From what I've read on here it seems that i7's are better for realtime performance. It seemed like the only time you'd want a Xeon is for a slave where you need a tonne of cores (and speed isn't so important). 

With the new i9's you can get 18 cores so it seems like that would outperform pretty much any Xeon system. Is there anything that such an i9 couldn't handle? Would a single one of these slaves be able to handle the absolute max that any composer would throw at it? Say, massive orchestra action cue with 4 mic positions loaded on everything and low preload buffer settings? 

The only reason I can see to get a Xeon is to get more than 128GB. If you only need 128GB, would it ever make sense to get a Xeon system?


----------



## thereus (Nov 14, 2017)

You can do 128GB with an i7 or an i9.


----------



## chimuelo (Nov 14, 2017)

I use an i7 5775C which was a Xeon but rebranded to make room since Intel was dumping chips at a fast rate for a while now.
This chip is now called v6, and has different cache.
But the only real difference is being a higher binned Chip, best on the wafer.

Chipsets for Xeons allow more features and are higher quality.
The 5775C has a 128MB L4 Cache meant for iGPU.
But disabling the iGPU allows the audio apps to use it.

It’s a low TDP 3.3GHz that gets as much work as my i7 4790k CPUs that are running at a faster clock.

I’ve been using Server Boards for a while now with the lower featured chipsets.
Mostly H97.

Found my sweet spot.

Xeons with C236 chipsets are pretty nice if you want more RAM than the consumer boards offer.


----------



## Gerhard Westphalen (Nov 14, 2017)

chimuelo said:


> I use an i7 5775C which was a Xeon but rebranded to make room since Intel was dumping chips at a fast rate for a while now.
> This chip is now called v6, and has different cache.
> But the only real difference is being a higher binned Chip, best on the wafer.
> 
> ...



I'm looking into building a monster slave to end all slaves for someone so I'm looking into if an i9 will give the necessary performance. It seems like other Hollywood composers using a single slave have something like a dual 14 core Xeon E5-2680 v4. I'm not sure if all of the performance power is necessary (or even usable) and if an i9 will be enough.

My 6 core i7 has been enough for me to create dense mockups using 3 mic positions but I was using high buffer. This computer will need to work at a lower buffer.
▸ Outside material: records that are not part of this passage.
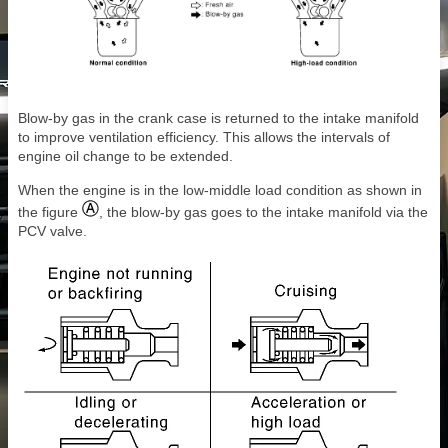
Blow-by gas in the crank case is returned to the intake manifold
to improve ventilation efficiency. This allows the intervals of
engine oil change to be extended.
When the engine is in the low-middle load condition as shown in
the figure
, the blow-by gas goes to the intake manifold via the
PCV valve.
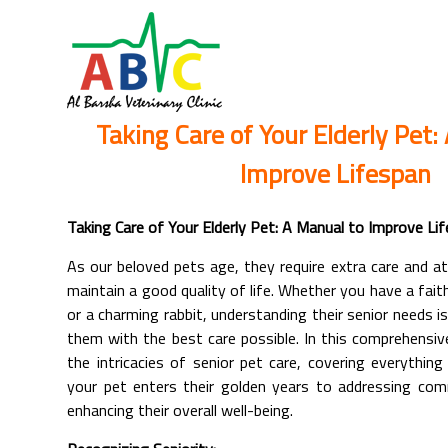
Taking Care of Your Elderly Pet:
Improve Lifespan
Taking Care of Your Elderly Pet: A Manual to Improve Li
As our beloved pets age, they require extra care and a
maintain a good quality of life. Whether you have a faith
or a charming rabbit, understanding their senior needs is
them with the best care possible. In this comprehensive
the intricacies of senior pet care, covering everythin
your pet enters their golden years to addressing co
enhancing their overall well-being.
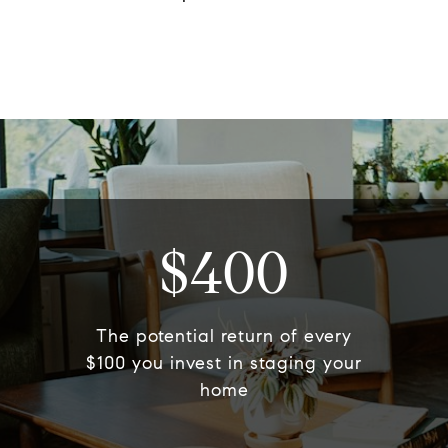
$400
The potential return of every
$100 you invest in staging your
home​​​​​​​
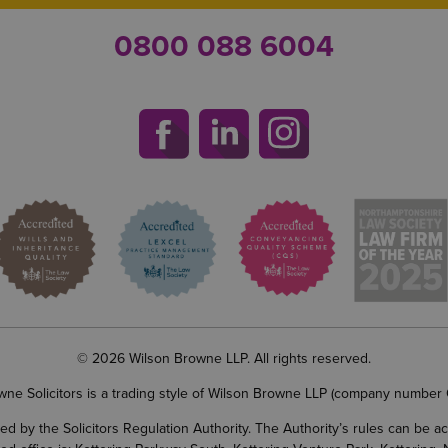
0800 088 6004
© 2026 Wilson Browne LLP. All rights reserved.
wne Solicitors is a trading style of Wilson Browne LLP (company number
d by the Solicitors Regulation Authority. The Authority’s rules can be 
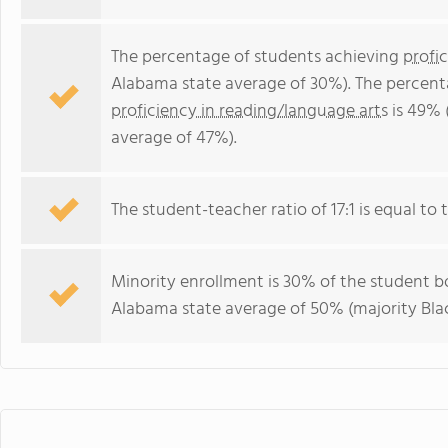
The percentage of students achieving
profi
Alabama state average of 30%). The percent
proficiency in reading/language arts
is 49% 
average of 47%).
The student-teacher ratio of 17:1 is equal to 
Minority enrollment is 30% of the student bo
Alabama state average of 50% (majority Blac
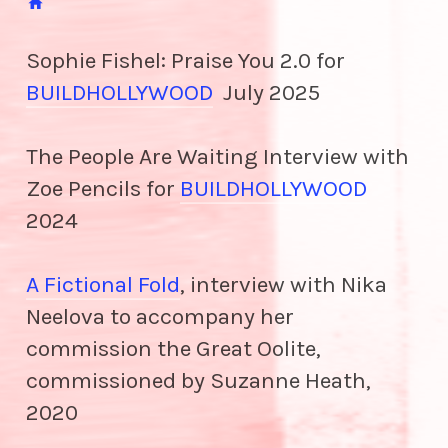

Sophie Fishel: Praise You 2.0 for
BUILDHOLLYWOOD
July 2025
The People Are Waiting Interview with
Zoe Pencils for
BUILDHOLLYWOOD
2024
A Fictional Fold
, interview with Nika
Neelova to accompany her
commission the Great Oolite,
commissioned by Suzanne Heath,
2020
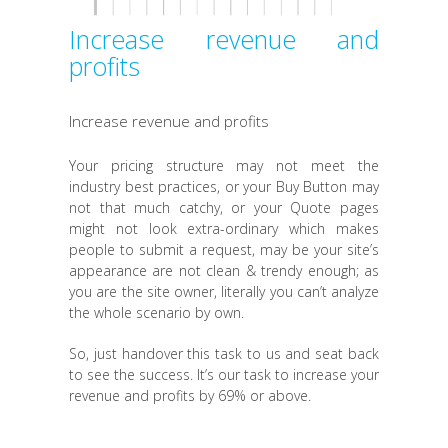
Increase revenue and
profits
Increase revenue and profits
Your pricing structure may not meet the
industry best practices, or your Buy Button may
not that much catchy, or your Quote pages
might not look extra-ordinary which makes
people to submit a request, may be your site’s
appearance are not clean & trendy enough; as
you are the site owner, literally you can’t analyze
the whole scenario by own.
So, just handover this task to us and seat back
to see the success. It’s our task to increase your
revenue and profits by 69% or above.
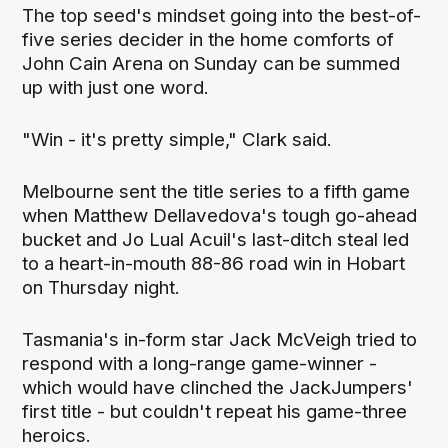
The top seed's mindset going into the best-of-
five series decider in the home comforts of
John Cain Arena on Sunday can be summed
up with just one word.
"Win - it's pretty simple," Clark said.
Melbourne sent the title series to a fifth game
when Matthew Dellavedova's tough go-ahead
bucket and Jo Lual Acuil's last-ditch steal led
to a heart-in-mouth 88-86 road win in Hobart
on Thursday night.
Tasmania's in-form star Jack McVeigh tried to
respond with a long-range game-winner -
which would have clinched the JackJumpers'
first title - but couldn't repeat his game-three
heroics.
I'm thinking 10 cores at ~4GHz should be enough.


----------



## chimuelo (Nov 14, 2017)

Sounds big and bad already.
Still going to basically be i7 7000 Series Cores.
The new chipsets are always going to help out with addressing additional Cores though.
Now if we could get software developers to break down and write fresh code.
I’m excited my Hardware DSP Developer is releasing new drivers.
It’s been 9 years, and I’m excited as in a few years I can select mature products that keep rolling out every few months.

Intel just discontinued i7 6000 chips.
Hell they are only a couple years old.
No time to see Server Boards or more H series variants....

You’ll be happy with a huge fast Slave.


----------